Sunday, September 06, 2009

Chicken Enchiladas

A little more work than Chicken Enchilada Casserole, but more richly flavored.

3 Tbsp oil
1 Tbsp flour
1/4 C chili powder
2 C chicken stock
10 oz tomato paste
1 tsp cumin
1/2 tsp salt

3 C cooked chicken, shredded
2 tsp cumin
2 tsp garlic powder
1 tsp mexican spice blend
1 Tbsp olive oil
1 onion chopped
2 cloves garlic, minced
1 sm. can green chiles, drained and minced fine
sm. amount tomato sauce
2 C shredded cheese
16 flour tortillas
1-2 C enchilada sauce

For sauce:
Heat oil and add flour, stirring and smoothing w/ wooded spoon. Cook 1 min. Add chili powder and cook 30 seconds. Add remaining sauce ingredients and stir to combine. Bring to boil, reduce heat to low and cook 15 minutes. Sauce will thicken and smooth out. Adjust the seasonings to taste. Makes 2 1/2 cups.
For enchilada filling:
Saute onion and garlic in olive oil.
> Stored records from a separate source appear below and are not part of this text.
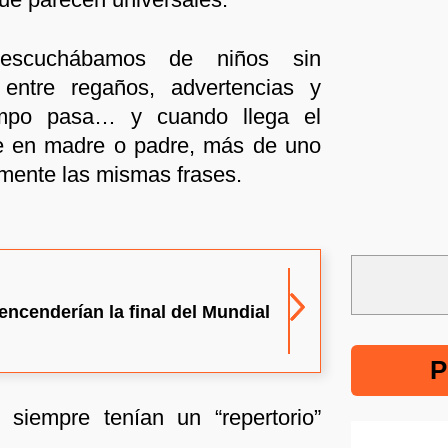
escuchábamos de niños sin
 entre regaños, advertencias y
empo pasa… y cuando llega el
e en madre o padre, más de uno
mente las mismas frases.
ncenderían la final del Mundial
P
siempre tenían un “repertorio”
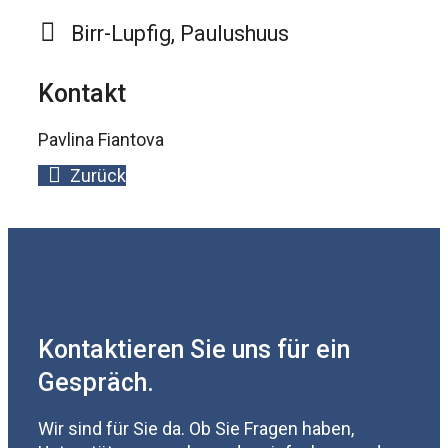
Birr-Lupfig, Paulushuus
Kontakt
Pavlina Fiantova
Zurück
Kontaktieren Sie uns für ein
Gespräch.
Wir sind für Sie da. Ob Sie Fragen haben,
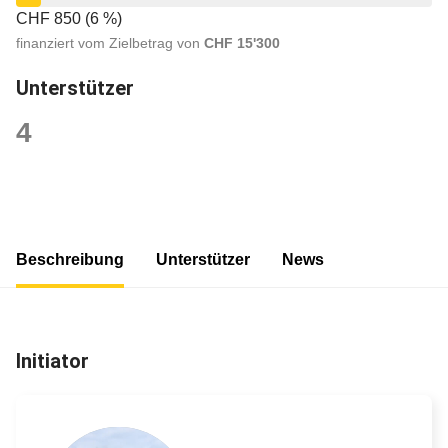
CHF 850 (6 %)
finanziert vom Zielbetrag von
CHF 15'300
Unterstützer
4
Beschreibung
Unterstützer
News
Initiator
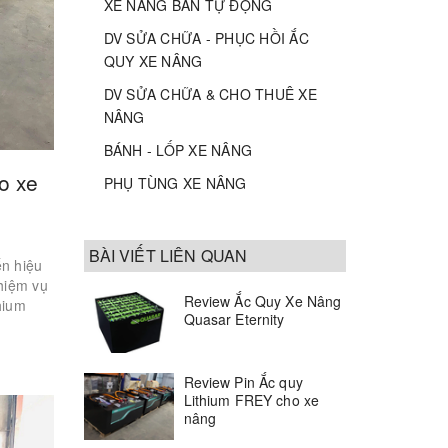
XE NÂNG BÁN TỰ ĐỘNG
DV SỬA CHỮA - PHỤC HỒI ẮC
QUY XE NÂNG
DV SỬA CHỮA & CHO THUÊ XE
NÂNG
BÁNH - LỐP XE NÂNG
o xe
PHỤ TÙNG XE NÂNG
BÀI VIẾT LIÊN QUAN
ến hiệu
nhiệm vụ
Review Ắc Quy Xe Nâng
hium
Quasar Eternity
Review Pin Ắc quy
Lithium FREY cho xe
nâng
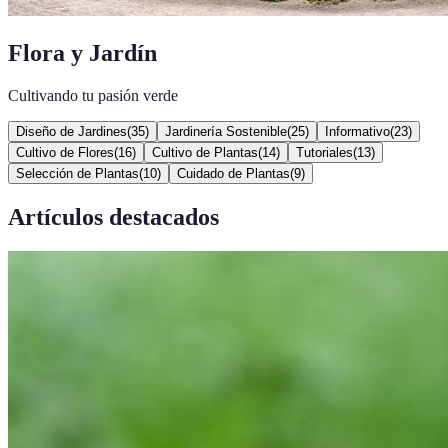
Flora y Jardín
Cultivando tu pasión verde
Diseño de Jardines
(
35
)
Jardinería Sostenible
(
25
)
Informativo
(
23
)
Cultivo de Flores
(
16
)
Cultivo de Plantas
(
14
)
Tutoriales
(
13
)
Selección de Plantas
(
10
)
Cuidado de Plantas
(
9
)
Artículos destacados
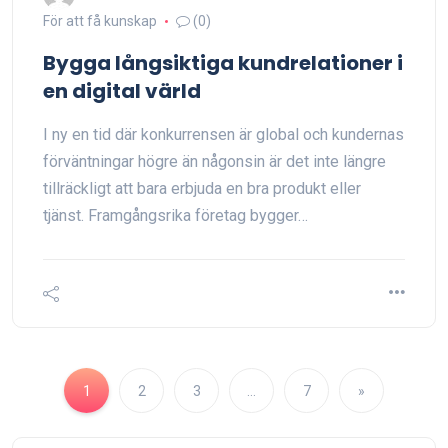
För att få kunskap
(0)
Bygga långsiktiga kundrelationer i
en digital värld
I ny en tid där konkurrensen är global och kundernas
förväntningar högre än någonsin är det inte längre
tillräckligt att bara erbjuda en bra produkt eller
tjänst. Framgångsrika företag bygger…
1
2
3
…
7
»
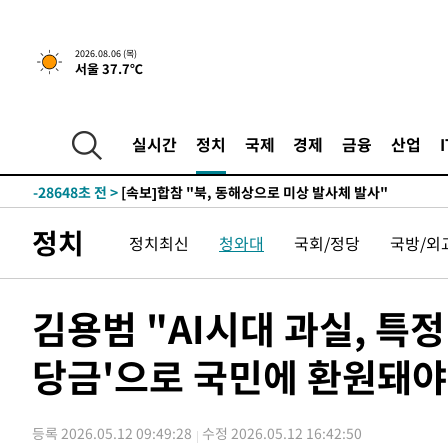
-4861초 전 >
[속보]경찰, '홍명보 선임 논란' 대한축구협회·축구회관 
2026.08.06 (목)
서울 37.7℃
-31064초 전 >
[속보]합참 "北 발사체는 단거리탄도미사일…감시·경계
화"
-30812초 전 >
日방위성, 北이 동해로 쏜 발사체는 탄도미사일 가능성
-29242초 전 >
[속보] SKT, 에이닷 서비스 장애 발생…"원인 파악 중"
실시간
정치
국제
경제
금융
산업
-28648초 전 >
[속보]합참 "북, 동해상으로 미상 발사체 발사"
-28044초 전 >
'낮 최고 39도' 불볕더위…한밤 열대야도 계속[내일날씨]
-28003초 전 >
[속보]7~9일 프로야구 3연전도 폭염 취소…11일 재개
정치
정치최신
청와대
국회/정당
국방/외
-27665초 전 >
"韓 외환시장 개입 관측 배경엔 美의 대한국 무역적자 있
-27492초 전 >
'월드컵 탈락 후폭풍' 축구협회…초유의 압수수색에 '충격
-27332초 전 >
서울 낮 37.9도, 올여름 최고치 경신…영등포 순간 '40도
김용범 "AI시대 과실, 특
-26894초 전 >
[속보]종합특검, 대검 추가 압수수색…내란 중요임무종사
당금'으로 국민에 환원돼야
-22989초 전 >
[속보]코스닥, 800p 회복…0.26% 오른 801.67 마감
-22919초 전 >
[속보]코스피, 301.88포인트(4.58%) 내린 6296.38 마
-22784초 전 >
[속보]원·달러 환율, 0.7원 내린 1423.8원 마감
등록 2026.05.12 09:49:28
수정 2026.05.12 16:42:50
-20383초 전 >
"여기 떨어졌다"…다누리, 스페이스X 로켓 달 충돌 흔적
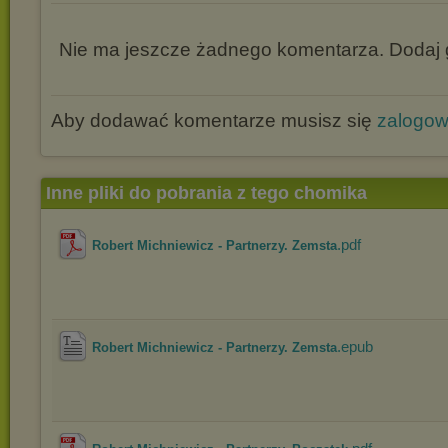
Nie ma jeszcze żadnego komentarza. Dodaj g
Aby dodawać komentarze musisz się
zalogo
Inne pliki do pobrania z tego chomika
.pdf
Robert Michniewicz - Partnerzy. Zemsta
.epub
Robert Michniewicz - Partnerzy. Zemsta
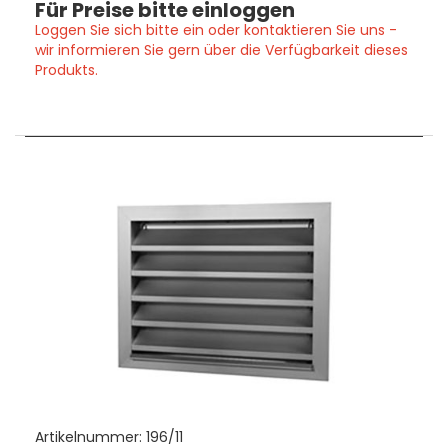
Für Preise bitte einloggen
Loggen Sie sich bitte ein oder kontaktieren Sie uns -
wir informieren Sie gern über die Verfügbarkeit dieses
Produkts.
Artikelnummer:
196/11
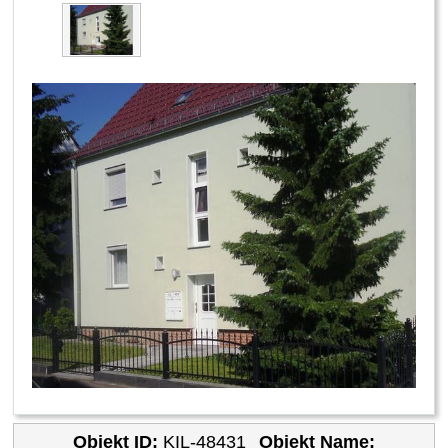
Objekt ID:
KIL-48431
Objekt Name:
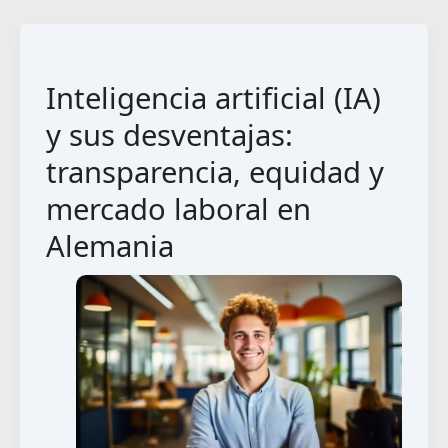
Inteligencia artificial (IA)
y sus desventajas:
transparencia, equidad y
mercado laboral en
Alemania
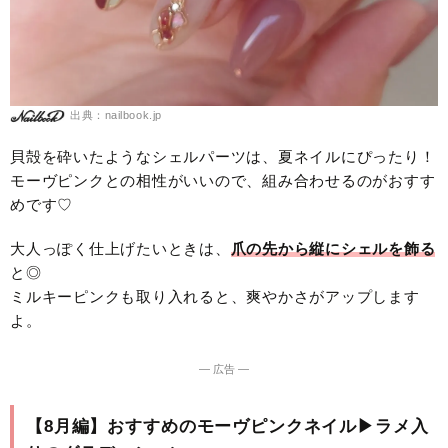
出典：nailbook.jp
貝殻を砕いたようなシェルパーツは、夏ネイルにぴったり！
モーヴピンクとの相性がいいので、組み合わせるのがおすす
めです♡
大人っぽく仕上げたいときは、
爪の先から縦にシェルを飾る
と◎
ミルキーピンクも取り入れると、爽やかさがアップします
よ。
― 広告 ―
【8月編】おすすめのモーヴピンクネイル▶︎ラメ入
Add chiles and saute 2 minutes more. Add chicken and seasonings and stir to combine; heat through. This is the filling.
To build:
Preheat the oven to 375 degrees (F). Spray a 9x13 pan with nonstick spray. Spread a ladleful of suace over the bottom of the pan. Dip each tortilla in the remaining sauce to soften them, then divide the filling among the tortillas- making a thin line down the middle of each tortilla. Divide half the cheese equally among the tortillas atop the filling; reserve the remaining half of the cheese. Roll up the tortillas and arrange in the pan. Spread the remaining sauce evenly over the rolled tortillas and top with the reserved cheese. Bake at 375 for 15-20 minutes, until bubbly and delicious and the cheese forms a golden crust. Allow to rest at least 5 minutes before serving with hot Spanish rice and beans.